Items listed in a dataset

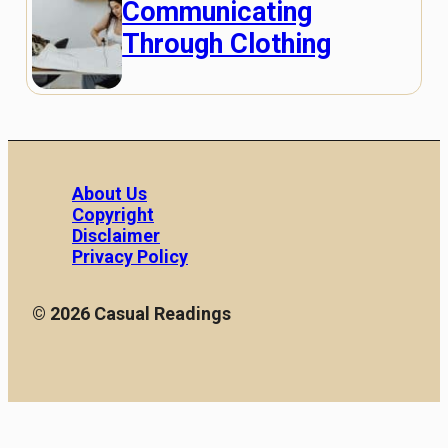
Communicating
Through Clothing
About Us
Copyright
Disclaimer
Privacy Policy
© 2026 Casual Readings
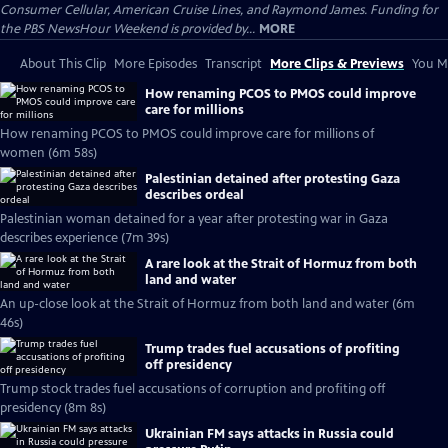
Consumer Cellular, American Cruise Lines, and Raymond James. Funding for
the PBS NewsHour Weekend is provided by...
MORE
About This Clip
More Episodes
Transcript
More Clips & Previews
You Mi
How renaming PCOS to PMOS could improve
care for millions
How renaming PCOS to PMOS could improve care for millions of
women (6m 58s)
Palestinian detained after protesting Gaza
describes ordeal
Palestinian woman detained for a year after protesting war in Gaza
describes experience (7m 39s)
A rare look at the Strait of Hormuz from both
land and water
An up-close look at the Strait of Hormuz from both land and water (6m
46s)
Trump trades fuel accusations of profiting
off presidency
Trump stock trades fuel accusations of corruption and profiting off
presidency (8m 8s)
Ukrainian FM says attacks in Russia could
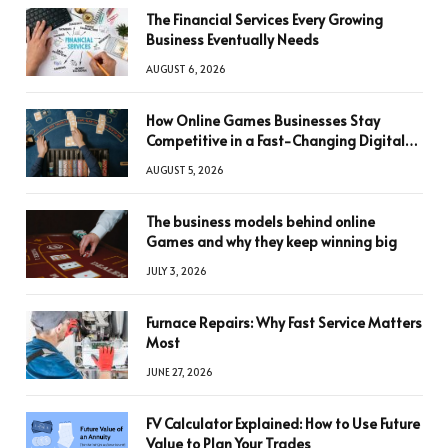
The Financial Services Every Growing
Business Eventually Needs
AUGUST 6, 2026
How Online Games Businesses Stay
Competitive in a Fast-Changing Digital
World
AUGUST 5, 2026
The business models behind online
Games and why they keep winning big
JULY 3, 2026
Furnace Repairs: Why Fast Service Matters
Most
JUNE 27, 2026
FV Calculator Explained: How to Use Future
Value to Plan Your Trades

Assignment:
Your reply should consist solely of the lines above, from the opening line through the line with "presidency (8m 8s)", reproduced exactly and without pictures.

Reply:
Communicating
Through Clothing
About Us
Copyright
Disclaimer
Privacy Policy
© 2026 Casual Readings
Consumer Cellular, American Cruise Lines, and Raymond James. Funding for
the PBS NewsHour Weekend is provided by...
MORE
About This Clip
More Episodes
Transcript
More Clips & Previews
You Mi
How renaming PCOS to PMOS could improve
care for millions
How renaming PCOS to PMOS could improve care for millions of
women (6m 58s)
Palestinian detained after protesting Gaza
describes ordeal
Palestinian woman detained for a year after protesting war in Gaza
describes experience (7m 39s)
A rare look at the Strait of Hormuz from both
land and water
An up-close look at the Strait of Hormuz from both land and water (6m
46s)
Trump trades fuel accusations of profiting
off presidency
Trump stock trades fuel accusations of corruption and profiting off
presidency (8m 8s)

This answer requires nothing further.